Genellikle, yüzeye hâkim bir renk söz konusudur. Ve bu renk, resim yüzeyini bütünleyici bir özellik taşır, aynı zamanda. Bu renk üzerindeki biçimler, bir leke olarak taşıdıkları değer önceliği ile kendilerine bahşedilen renk ile kendi özgün renk değerlerini temsil etmekten uzaktırlar. Biçimin genel ve karakteristik özelliklerini belirleme gibi, bir hizmeti sunmaktan uzaktır. Neticede rengin, sanatçı inisiyatifinin olanak tanıdığı ölçüde, biçimle bir bütünlük kurmaktan daha ziyade, resmin genel yapısı ile bir bütünlük içerisinde olması yeğlenir. Biçim, çoğun üst üste istiflenmiş renk düzlemlerinden ve bu bağlamda kendiliğinden oluşan boya katmanlı bir biçim olarak, resim yüzeyinde varsıllaşır. Fırça, zaman zaman yoğun boya bloklarını taşıyan bir etmen olmaktan çıkarak, kendi varlığını bize hissettiren ve figürün yapılanmasında etkin, kısa vuruşlu tuşlar halinde yer alırken, tıpkı bir kalem gibi, figürün tasarımında da söz sahibi de oluverir. Zaman zaman fırçanın bu anlamdaki yerini, pastel doldursa da fırça, sanatçının vazgeçilmezidir. Çünkü biçimin yapılandırılmasındaki en elsem gereçtir, fırça. Ve resmin figür dışındaki boşluk- mekânında yapılandırılmasında da gerek tuşlar halinde gerekse başıboş salınıveren ve adeta boyanın akışkanlığını önceleyen, bir tutum gösterir. Biçimin yapılandırılmasında etkin olduğu kadar, resmin bütünlüğünde görsel bir kalitenin oluşumunda da katkıda bulunur. Renk, genel itibariyle, resmin anlamlandırılmasında da etkin bir rol oynar. Seçilen temaya ve sanatçının vermek istediği anlama göre tercih edilen renk, izleyici olarak bizleri, fazlasıyla tatmin eder.

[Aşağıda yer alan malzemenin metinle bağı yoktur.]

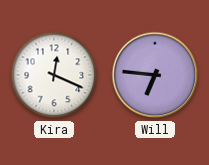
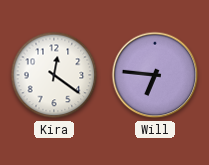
Kira: 12:19 -> 12:21
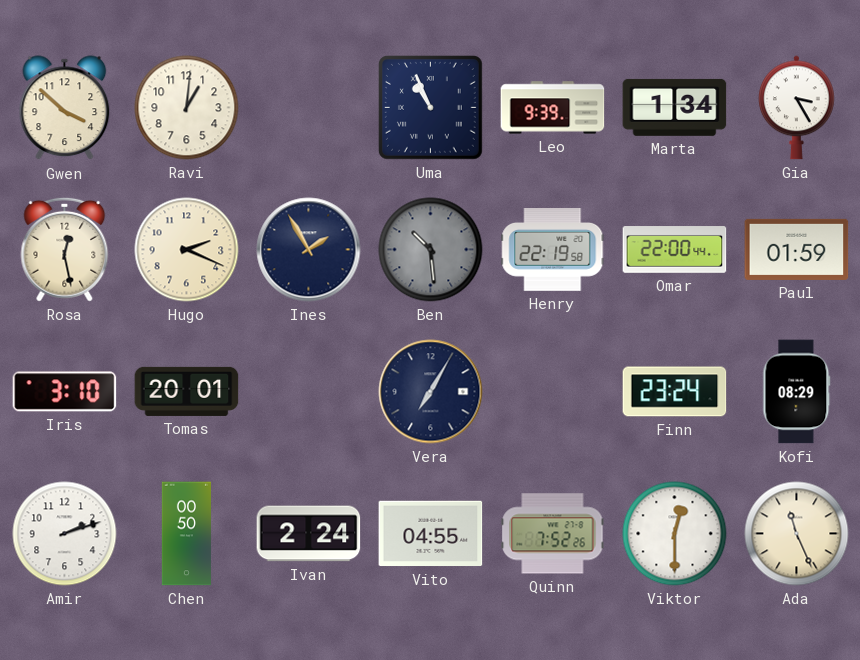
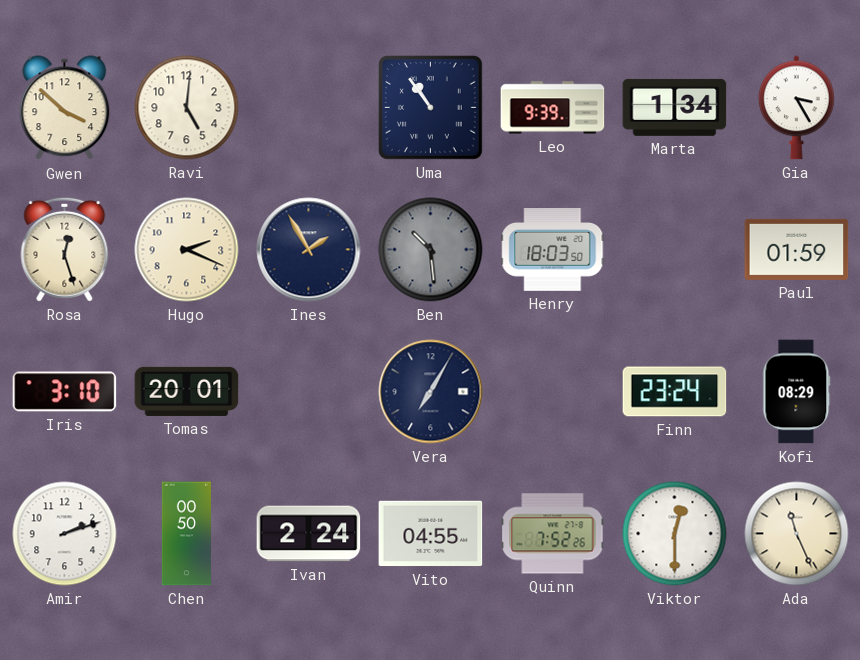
Ravi: 1:01 -> 5:01
Uma: 10:56 -> 10:54
Rosa: 12:28 -> 12:27
Henry: 22:19 -> 18:03
Omar: 22:00 -> none
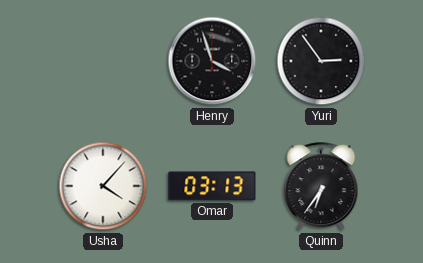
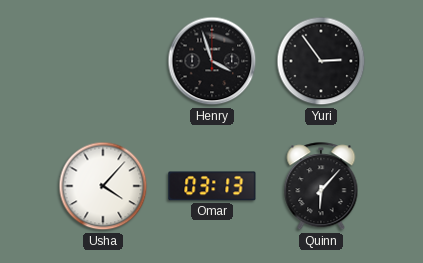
Quinn: 6:36 -> 6:07
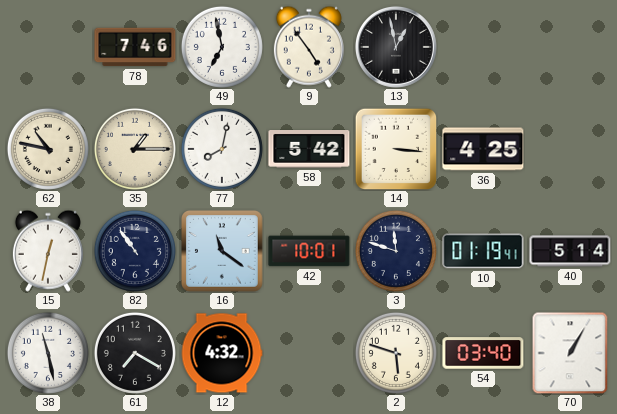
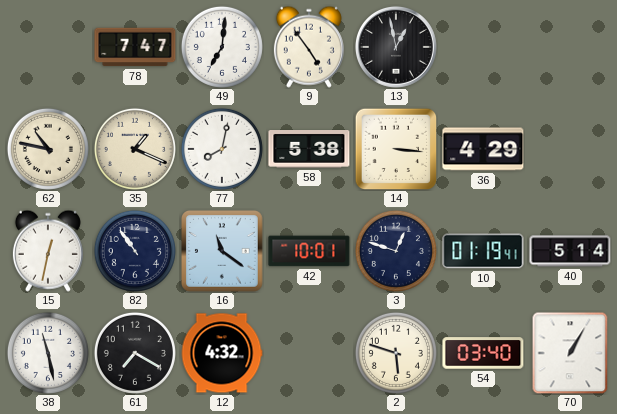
78: 7:46 -> 7:47
49: 6:58 -> 7:01
35: 1:15 -> 1:19
58: 5:42 -> 5:38
36: 4:25 -> 4:29
3: 11:48 -> 12:48
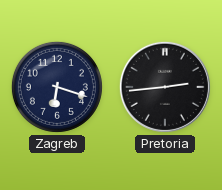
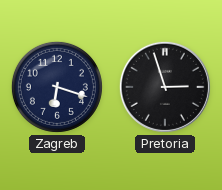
Pretoria: 2:44 -> 2:57
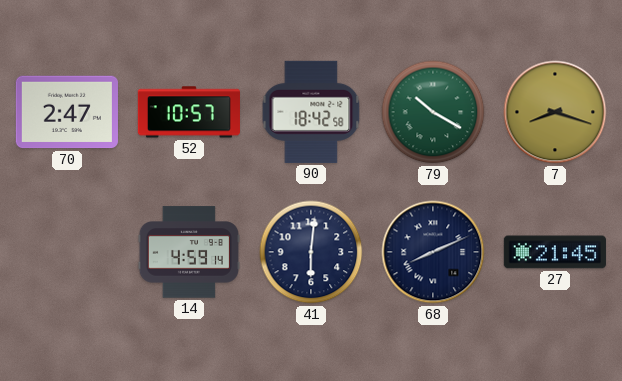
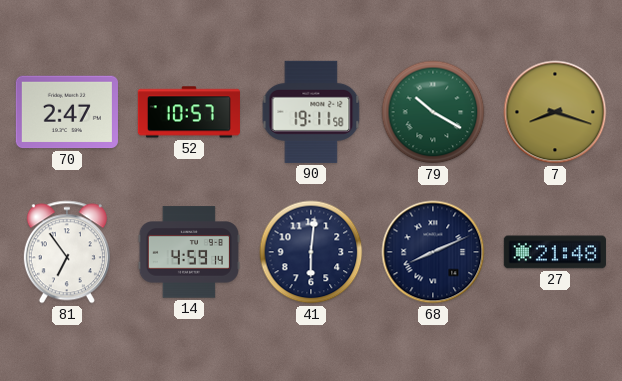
90: 18:42 -> 19:11
81: none -> 6:54
27: 21:45 -> 21:48
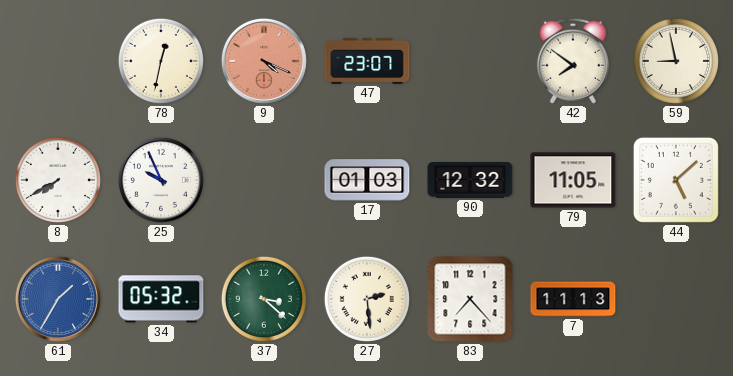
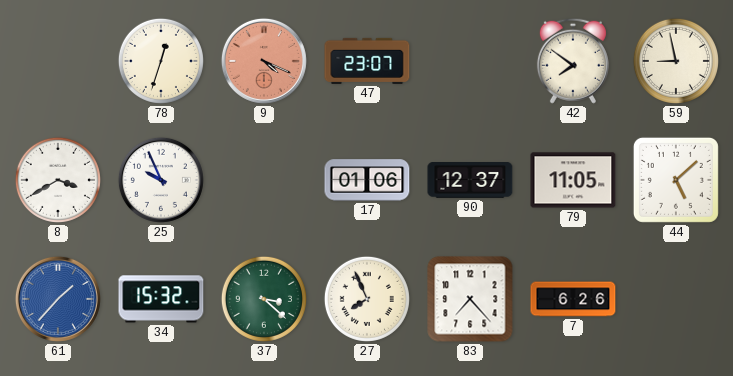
78: 12:32 -> 12:33
8: 7:40 -> 3:40
17: 01:03 -> 01:06
90: 12:32 -> 12:37
61: 1:35 -> 1:37
34: 05:32 -> 15:32
27: 2:29 -> 7:56
7: 11:13 -> 6:26
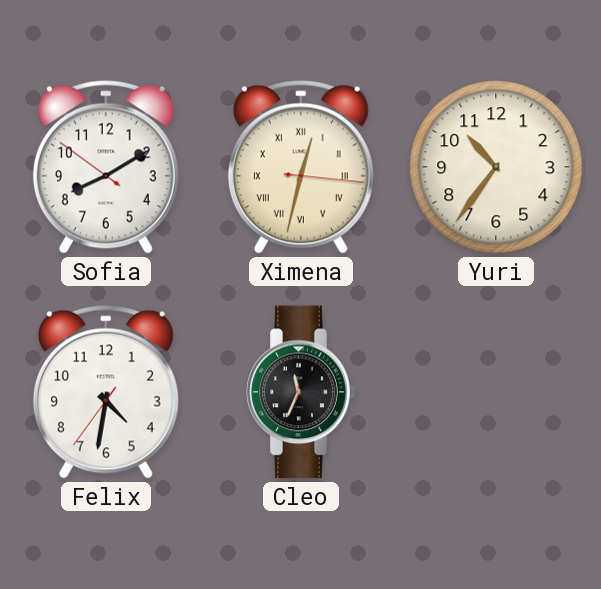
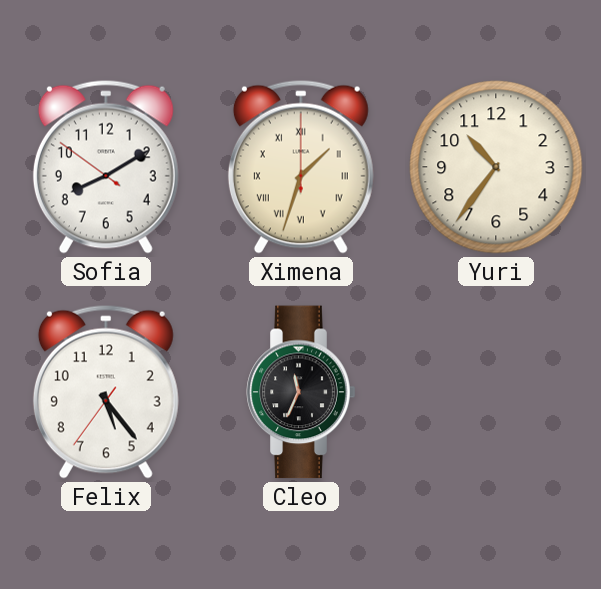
Ximena: 12:32 -> 1:33
Felix: 4:31 -> 5:23
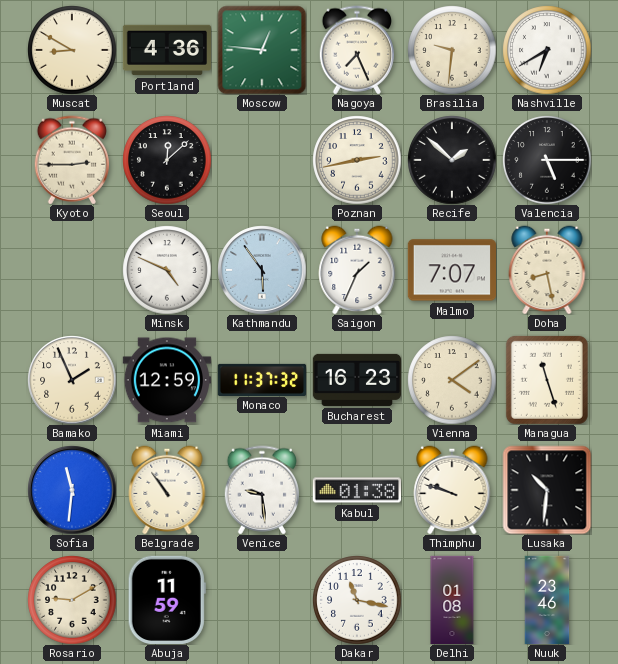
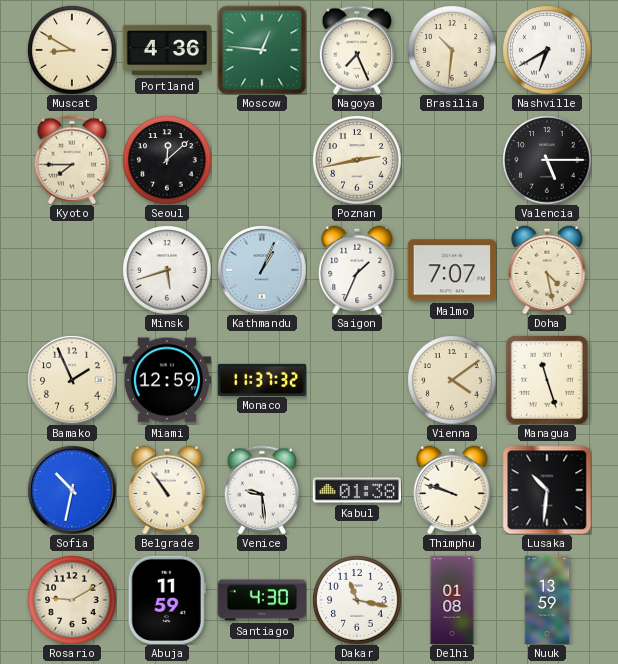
Brasilia: 9:31 -> 10:31
Kyoto: 2:45 -> 7:45
Recife: 1:52 -> none
Minsk: 4:49 -> 5:42
Kathmandu: 5:54 -> 1:04
Doha: 8:28 -> 4:28
Bucharest: 16:23 -> none
Sofia: 11:31 -> 10:32
Santiago: none -> 4:30
Nuuk: 23:46 -> 13:59
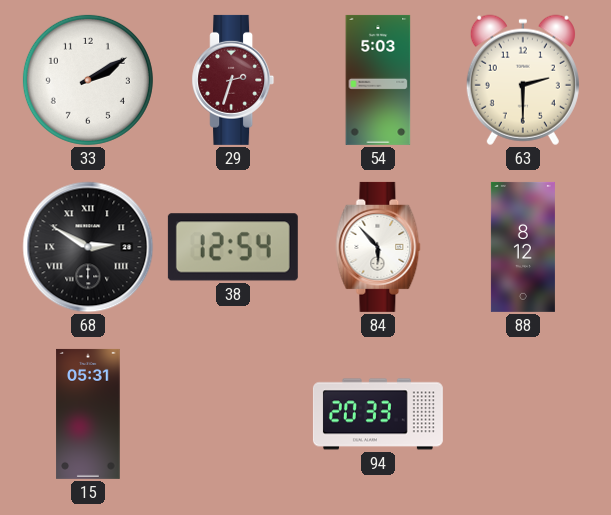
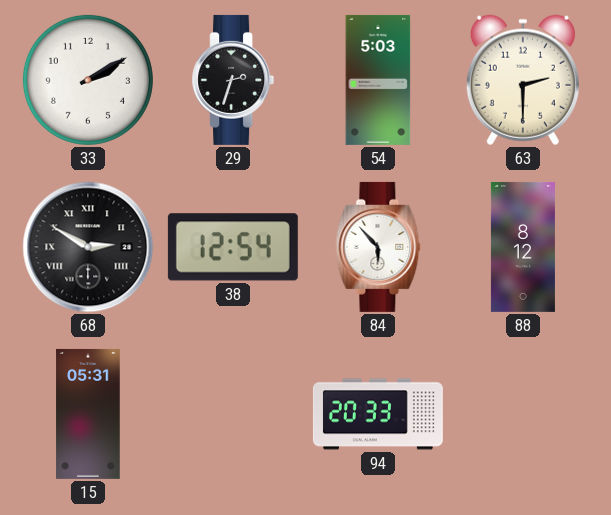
29 dial: burgundy -> black
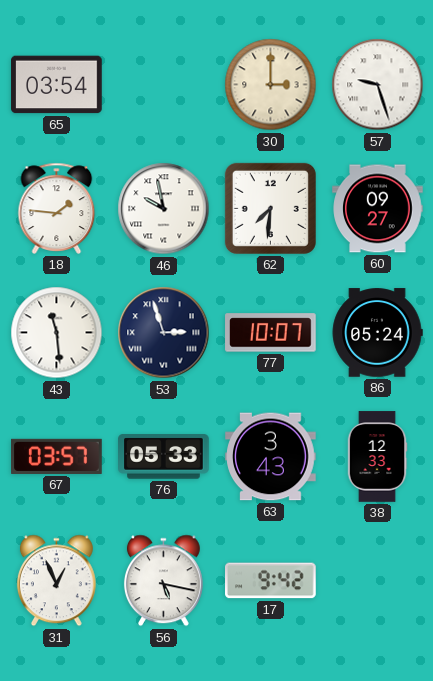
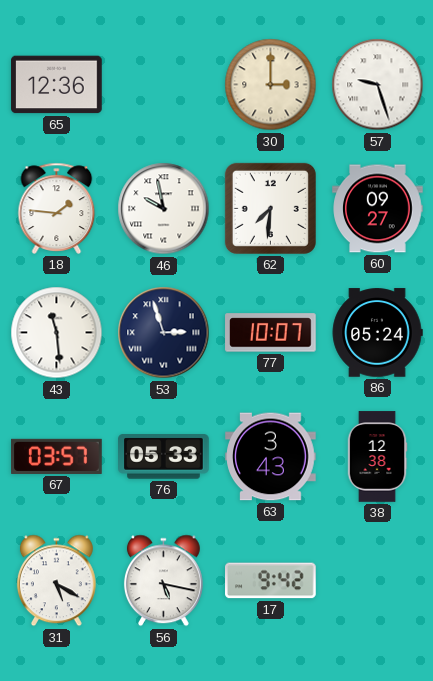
65: 03:54 -> 12:36
38: 12:33 -> 12:38
31: 12:56 -> 5:20
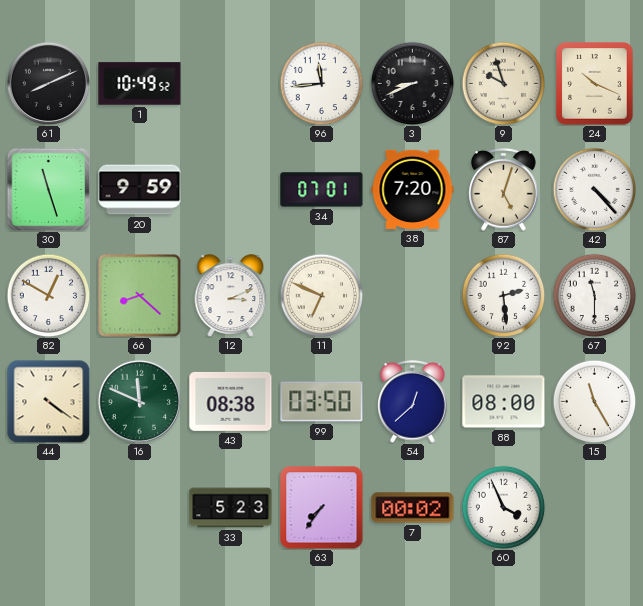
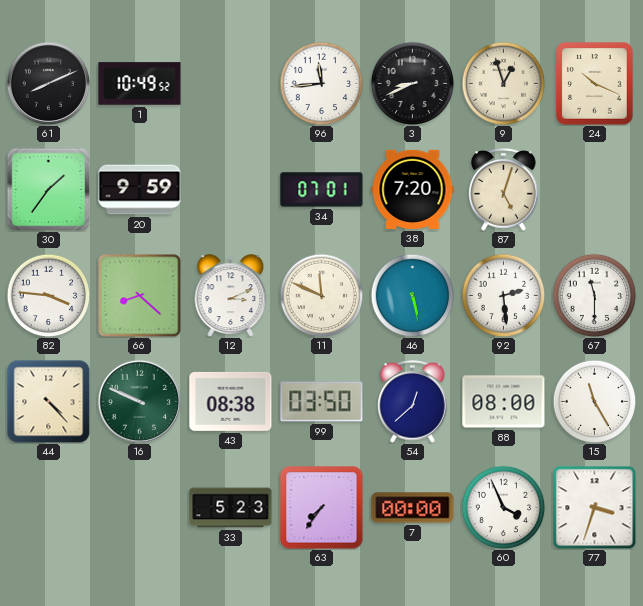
9: 9:57 -> 12:57
30: 11:27 -> 1:36
42: 4:23 -> none
82: 12:50 -> 3:46
11: 6:49 -> 11:49
46: none -> 5:28
44: 4:21 -> 4:23
16: 11:49 -> 9:49
7: 00:02 -> 00:00
77: none -> 3:33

Sonuç olarak, Arbaş resminde içerik, gerçek dünya yaşantılarına dair görünülerin, sanatçının öznel yönelimleri ve “seçmeci tavrı” doğrultusunda, imgeleminde oluşarak, seçtiği temel plastik unsurlarla oluşturduğu “biçim dili” ile resim yüzeyinde okunaklı ve anlamlandırılabilir bir biçime dönüşür.